» ASSIGNMENT
Scan the records beneath this line for the line holding "PDF/Çözümler bölümünde." and the line holding "Benzer Ürünler", then transcribe exactly those two and all lines between.
★ ★ ★
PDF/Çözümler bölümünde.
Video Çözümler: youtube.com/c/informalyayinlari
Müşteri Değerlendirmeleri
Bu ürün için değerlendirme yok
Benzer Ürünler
★ ★ ★
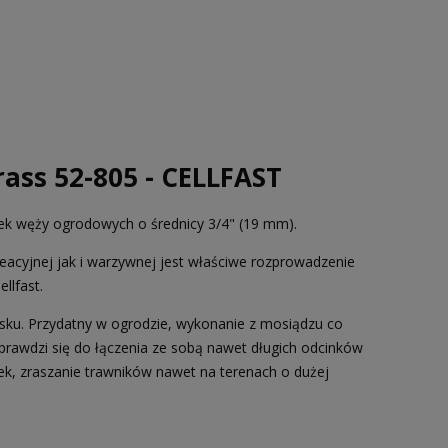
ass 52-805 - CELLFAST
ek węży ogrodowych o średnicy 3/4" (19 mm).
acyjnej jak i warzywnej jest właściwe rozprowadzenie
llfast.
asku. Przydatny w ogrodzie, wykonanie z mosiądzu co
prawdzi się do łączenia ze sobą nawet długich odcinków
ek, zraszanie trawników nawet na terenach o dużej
★ ★ ★
» RESPONSE TO THE TASK
PDF/Çözümler bölümünde.
Video Çözümler: youtube.com/c/informalyayinlari
Müşteri Değerlendirmeleri
Bu ürün için değerlendirme yok
Benzer Ürünler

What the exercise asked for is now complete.